Social Security: Sticking His Neck Out

By John Cloud

Social Security reform has been a protracted game of chicken, but finally it was President Clinton who had to make the first move. For years, neither he nor congressional Republicans have wanted to be the first to offer a major reform package, since whoever did so would surely get hammered by the other side. But Clinton needed a bold idea in his State of the Union address to help divert attention from that little matter in the Senate.

The Clinton plan would consecrate most of the budget surplus over the next 15 years to Social Security, delaying its collapse from 2032 to 2055. For the first time the plan would also allow 15% of the fund to be invested in the stock market, so that some of our Social Security dollars could earn as much as those in our mutual funds. (Now invested in Treasury bonds, the money earns from 4% to 5% a year--only a bit better than shoving it under a mattress.)

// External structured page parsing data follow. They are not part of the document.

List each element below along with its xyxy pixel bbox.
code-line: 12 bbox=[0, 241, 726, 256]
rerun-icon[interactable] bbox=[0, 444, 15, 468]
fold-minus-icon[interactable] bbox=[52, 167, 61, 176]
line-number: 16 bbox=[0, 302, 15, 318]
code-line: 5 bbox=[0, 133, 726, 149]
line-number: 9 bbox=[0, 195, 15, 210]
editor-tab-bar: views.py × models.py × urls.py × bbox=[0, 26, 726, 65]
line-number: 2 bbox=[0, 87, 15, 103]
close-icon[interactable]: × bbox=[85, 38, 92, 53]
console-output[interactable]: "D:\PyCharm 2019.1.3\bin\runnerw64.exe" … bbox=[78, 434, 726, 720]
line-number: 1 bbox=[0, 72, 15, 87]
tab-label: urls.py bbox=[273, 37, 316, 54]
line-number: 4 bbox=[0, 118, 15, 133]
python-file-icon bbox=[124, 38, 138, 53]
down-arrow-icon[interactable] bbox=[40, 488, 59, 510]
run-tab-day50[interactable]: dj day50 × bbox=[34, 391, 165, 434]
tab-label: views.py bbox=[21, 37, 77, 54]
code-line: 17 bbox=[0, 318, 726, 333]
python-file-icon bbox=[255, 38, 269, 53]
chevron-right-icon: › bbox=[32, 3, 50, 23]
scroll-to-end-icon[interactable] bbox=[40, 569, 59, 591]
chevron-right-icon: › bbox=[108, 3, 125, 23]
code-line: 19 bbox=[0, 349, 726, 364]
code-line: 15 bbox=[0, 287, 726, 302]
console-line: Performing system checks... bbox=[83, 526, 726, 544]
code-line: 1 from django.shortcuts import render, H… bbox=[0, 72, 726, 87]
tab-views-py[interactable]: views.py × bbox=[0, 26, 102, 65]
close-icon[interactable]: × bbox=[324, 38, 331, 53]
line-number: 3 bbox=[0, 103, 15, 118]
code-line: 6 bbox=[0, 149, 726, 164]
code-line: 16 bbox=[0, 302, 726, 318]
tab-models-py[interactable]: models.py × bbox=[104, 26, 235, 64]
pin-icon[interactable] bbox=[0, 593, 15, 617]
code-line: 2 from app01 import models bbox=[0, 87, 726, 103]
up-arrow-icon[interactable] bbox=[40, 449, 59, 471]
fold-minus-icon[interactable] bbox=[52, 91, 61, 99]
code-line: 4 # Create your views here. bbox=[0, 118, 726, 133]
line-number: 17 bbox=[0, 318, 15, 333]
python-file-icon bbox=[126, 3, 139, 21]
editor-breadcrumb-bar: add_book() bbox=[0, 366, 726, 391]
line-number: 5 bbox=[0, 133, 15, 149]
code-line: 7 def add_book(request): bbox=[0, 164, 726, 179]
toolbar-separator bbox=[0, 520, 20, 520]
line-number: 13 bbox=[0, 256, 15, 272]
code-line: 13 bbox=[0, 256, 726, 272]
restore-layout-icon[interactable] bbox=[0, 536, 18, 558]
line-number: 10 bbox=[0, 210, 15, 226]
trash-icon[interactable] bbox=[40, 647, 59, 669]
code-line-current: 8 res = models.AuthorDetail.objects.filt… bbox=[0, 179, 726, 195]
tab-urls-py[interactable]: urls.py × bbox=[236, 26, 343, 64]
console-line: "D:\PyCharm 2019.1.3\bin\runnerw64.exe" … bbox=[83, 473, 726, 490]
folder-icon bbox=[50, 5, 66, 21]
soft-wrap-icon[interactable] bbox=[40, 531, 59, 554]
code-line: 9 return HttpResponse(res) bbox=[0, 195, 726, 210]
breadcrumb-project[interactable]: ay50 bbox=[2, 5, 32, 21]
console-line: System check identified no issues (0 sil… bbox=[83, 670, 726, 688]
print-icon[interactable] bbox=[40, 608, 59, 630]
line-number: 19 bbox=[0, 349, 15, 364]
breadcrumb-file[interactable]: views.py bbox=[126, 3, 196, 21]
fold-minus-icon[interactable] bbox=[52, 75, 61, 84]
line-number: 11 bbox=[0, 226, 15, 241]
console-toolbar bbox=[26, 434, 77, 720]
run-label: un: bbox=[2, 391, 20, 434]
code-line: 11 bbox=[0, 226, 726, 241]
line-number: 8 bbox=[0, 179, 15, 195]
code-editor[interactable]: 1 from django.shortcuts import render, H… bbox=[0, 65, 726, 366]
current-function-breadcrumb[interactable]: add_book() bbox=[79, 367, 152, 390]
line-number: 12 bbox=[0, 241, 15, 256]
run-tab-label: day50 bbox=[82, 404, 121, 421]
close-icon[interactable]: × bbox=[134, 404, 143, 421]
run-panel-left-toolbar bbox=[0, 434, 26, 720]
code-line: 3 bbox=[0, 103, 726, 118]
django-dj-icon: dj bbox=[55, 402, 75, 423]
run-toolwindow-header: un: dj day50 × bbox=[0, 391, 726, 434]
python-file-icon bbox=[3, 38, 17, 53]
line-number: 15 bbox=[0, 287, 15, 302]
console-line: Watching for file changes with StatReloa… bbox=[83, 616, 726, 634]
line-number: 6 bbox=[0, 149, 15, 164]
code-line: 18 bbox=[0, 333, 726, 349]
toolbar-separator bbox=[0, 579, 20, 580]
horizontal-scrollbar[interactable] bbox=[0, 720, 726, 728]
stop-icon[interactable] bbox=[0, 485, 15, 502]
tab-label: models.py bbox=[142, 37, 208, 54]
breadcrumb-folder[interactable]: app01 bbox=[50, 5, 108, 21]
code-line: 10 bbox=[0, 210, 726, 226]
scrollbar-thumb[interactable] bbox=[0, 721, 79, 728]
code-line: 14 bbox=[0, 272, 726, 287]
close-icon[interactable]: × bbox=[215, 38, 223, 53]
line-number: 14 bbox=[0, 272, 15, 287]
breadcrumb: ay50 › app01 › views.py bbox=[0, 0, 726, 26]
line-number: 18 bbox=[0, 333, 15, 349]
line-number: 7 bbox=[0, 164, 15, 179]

Clinton got the public applause he wanted: in a TIME/CNN poll last week, 61% of those surveyed said they agree with dedicating all or most of next year's surplus money to Social Security, vs. 31% who think it should be used to lower taxes. But Clinton's plan also absorbed the expected blows. Though the minority leaders in both houses endorsed the plan, other Democrats think even microscopic tinkering with the party's hallowed invention--let alone Clinton's fairly substantial changes--would be unacceptable. Many Republicans--who want to use much of the surplus for tax cuts and favor "privatizing" Social Security by letting people control their own investment accounts--also savaged Clinton's proposal. House Ways and Means Committee Chairman Bill Archer's subtle response: "A thousand times no."

The most battered part of the plan was the stock-market idea. Corporations hated it. Members of Congress in both parties hated it. And, most important, Federal Reserve Chairman Alan Greenspan--the patron saint of our prosperity--hated it. "I do not believe that it is politically feasible to insulate such huge funds from government direction," he said. That's Greenspanese for a simple concern: by investing some $700 billion in Social Security funds, the government-cum-shareholder would inject politics into the free market and unduly influence corporate decision-making. Would the government, for example, bring an antitrust or discrimination suit against a company it (partially) owns?

It's a little precious for Republicans to cite these worries, since the notion of investing Social Security funds in the market has been kicked around the G.O.P. for years. And Treasury Secretary Robert Rubin had a nice retort to Greenspan: an independent body would oversee the investments, he said, so "there will be no--zero!--government involvement...I might add that the Federal Reserve Board itself is a very good example."

Even if the final legislation looks nothing like what Clinton proposed, the President's plan will at least mark the end of the politics of avoidance on this issue. Archer, who has announced his retirement, would love to cap his years in Congress with a major deal. Historians may also smile on the plan. After all, a game of chicken ends only when the more responsible player swerves to avoid disaster.